The leaders in the outlying republics are an odd mix. Some were dissidents under the old regime; others were minions of Moscow who embraced nationalism only when it was expedient. When the abortive coup in August accelerated the disintegration of the union, sovereignty went from a slogan to a realistic, negotiable objective. Provincial politicians looked in the mirror and saw statesmen and strategists. They started having second thoughts about whether sending local Soviet missile crews packing was a good idea after all. Nuclear storage facilities and launch sites suddenly looked less like imperial outposts and more like valuable assets that might come in handy as the republics bargain with the Kremlin over the terms of confederation or secession: You want your ICBMs back? O.K., but first you'll have to agree to the following 87 points in our declaration of independence.

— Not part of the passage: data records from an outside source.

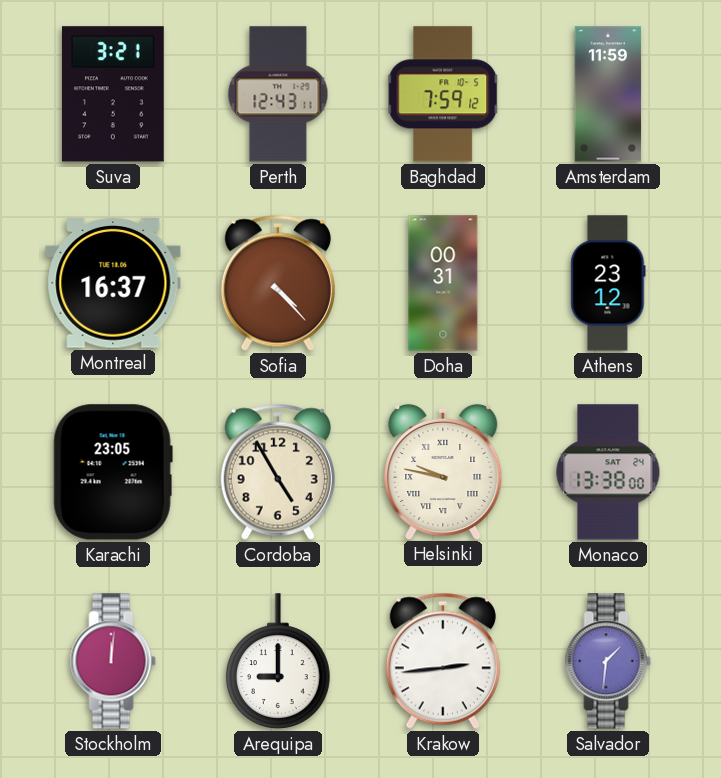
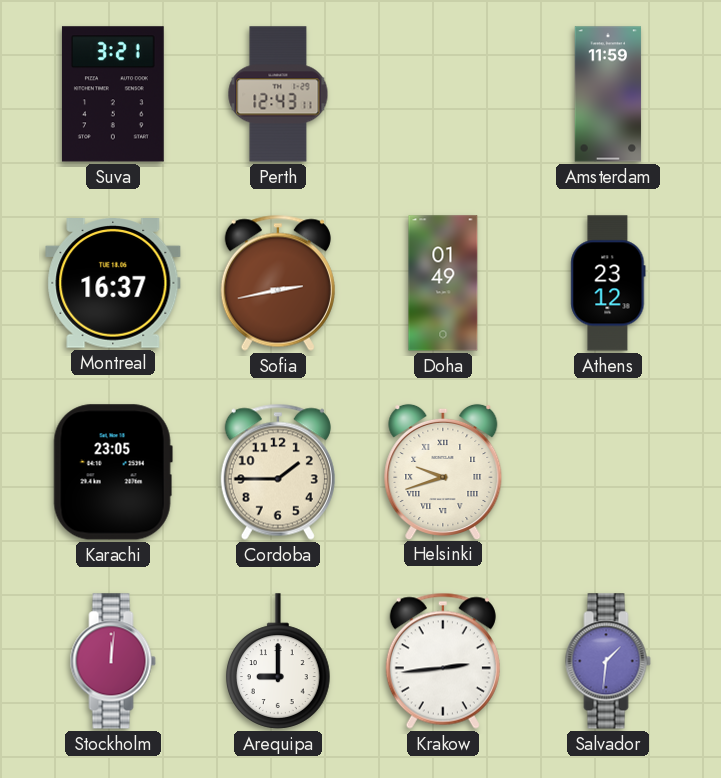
Baghdad: 7:59 -> none
Sofia: 4:23 -> 2:43
Doha: 00:31 -> 01:49
Cordoba: 4:55 -> 1:45
Helsinki: 9:47 -> 9:42
Monaco: 13:38 -> none
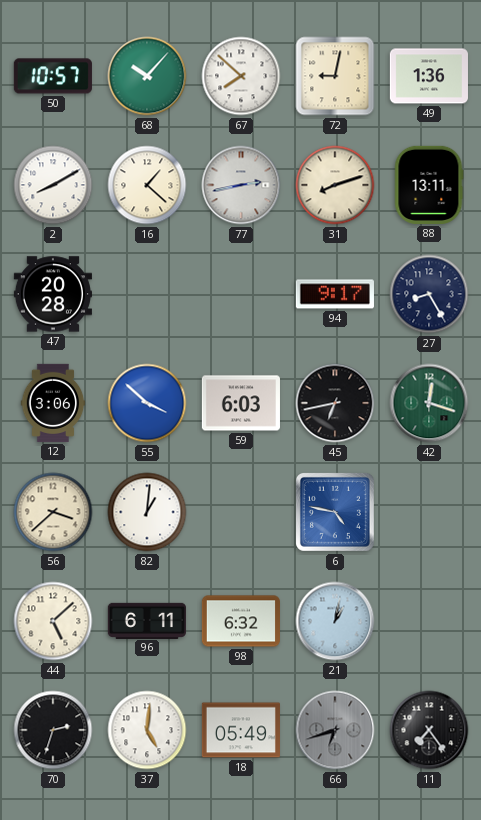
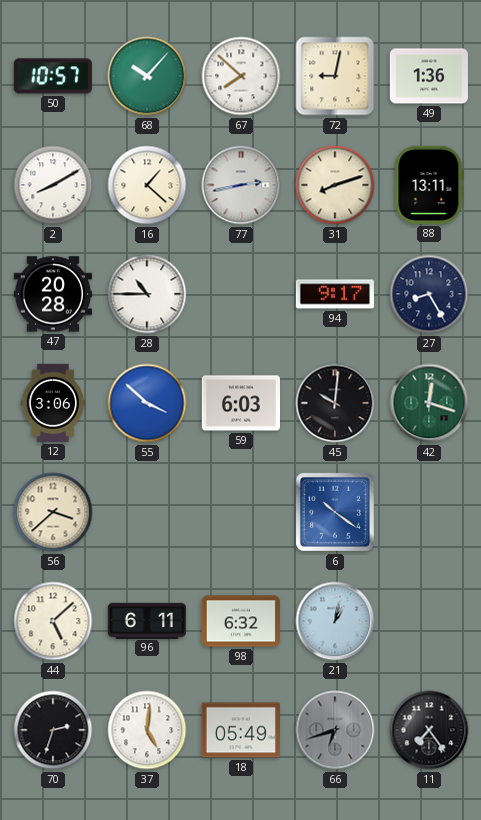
28: none -> 10:45
45: 6:43 -> 10:01
82: 1:01 -> none
6: 4:47 -> 10:21
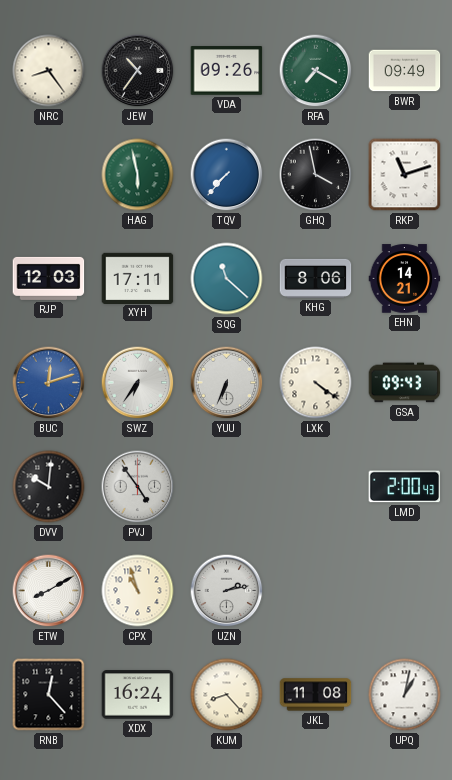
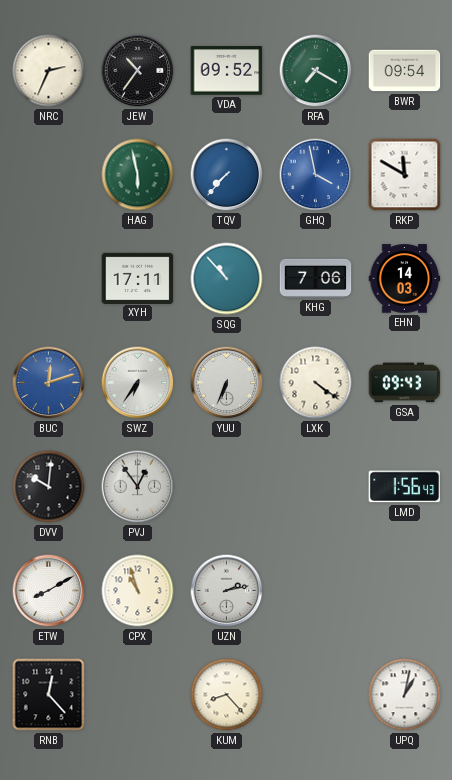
NRC: 8:24 -> 2:34
VDA: 09:26 -> 09:52
BWR: 09:49 -> 09:54
GHQ dial: black -> blue
RKP: 11:12 -> 11:50
RJP: 12:03 -> none
SQG: 11:22 -> 10:53
KHG: 8:06 -> 7:06
EHN: 14:21 -> 14:03
PVJ: 4:54 -> 12:54
LMD: 2:00 -> 1:56
XDX: 16:24 -> none
JKL: 11:08 -> none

"Almost overnight these guys have seen an impossible dream come within reach," says Roger Molander, a strategic analyst at the Rand Corp. "They look at the leverage they've got in their dealings with Moscow, and they say to themselves, 'Hey! Here's the chance of a millennium. Let's go for it!' "

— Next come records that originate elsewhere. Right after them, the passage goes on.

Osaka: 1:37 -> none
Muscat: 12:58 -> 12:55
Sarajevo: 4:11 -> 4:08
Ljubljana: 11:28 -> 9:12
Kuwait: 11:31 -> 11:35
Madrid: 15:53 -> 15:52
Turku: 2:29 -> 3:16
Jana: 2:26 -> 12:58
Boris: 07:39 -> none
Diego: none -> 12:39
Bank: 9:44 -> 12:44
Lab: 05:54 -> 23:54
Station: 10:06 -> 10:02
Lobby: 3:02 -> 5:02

Some leaders in the republics are almost surely thinking about more than just the trade-in value of all that lethal hardware in their midst. They may be asking themselves, What's the ultimate status symbol and guarantee of sovereignty in the late 20th century? One tempting, though dangerous answer: a nuclear arsenal of one's very own.

Officials in Ukraine, Kazakhstan and Belorussia have been dropping broad hints that they want at least to preserve the option of eventually commandeering nuclear-weapons facilities under their jurisdiction and running up their own flags over the command-and-control bunkers.

Ukrainian President Leonid Kravchuk, the prototypical born-again nationalist, is in the habit of referring to all Soviet weapons in his republic as "ours." He enjoys pointing out that Ukraine would be the third largest nuclear power on earth, after the U.S. and whatever is left of the U.S.S.R. Kazakhstan would be fourth. Belorussia would be in the next echelon with Britain, France and China.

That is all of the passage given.